* **YOUR OBJECTIVE**: When you copy the listing, skip the images and return each line verbatim.
BEGIN THE DATA
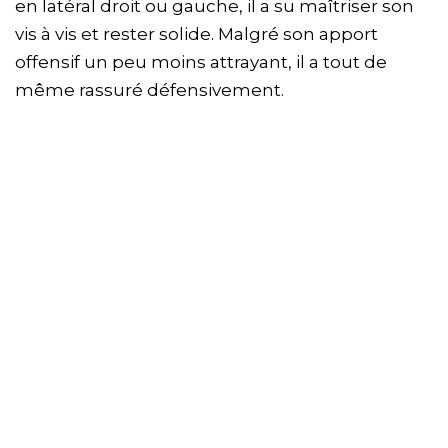
en latéral droit ou gauche, il a su maîtriser son
vis à vis et rester solide. Malgré son apport
offensif un peu moins attrayant, il a tout de
même rassuré défensivement.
END THE DATA
* **PROBLEM SOLUTION**:
en latéral droit ou gauche, il a su maîtriser son
vis à vis et rester solide. Malgré son apport
offensif un peu moins attrayant, il a tout de
même rassuré défensivement.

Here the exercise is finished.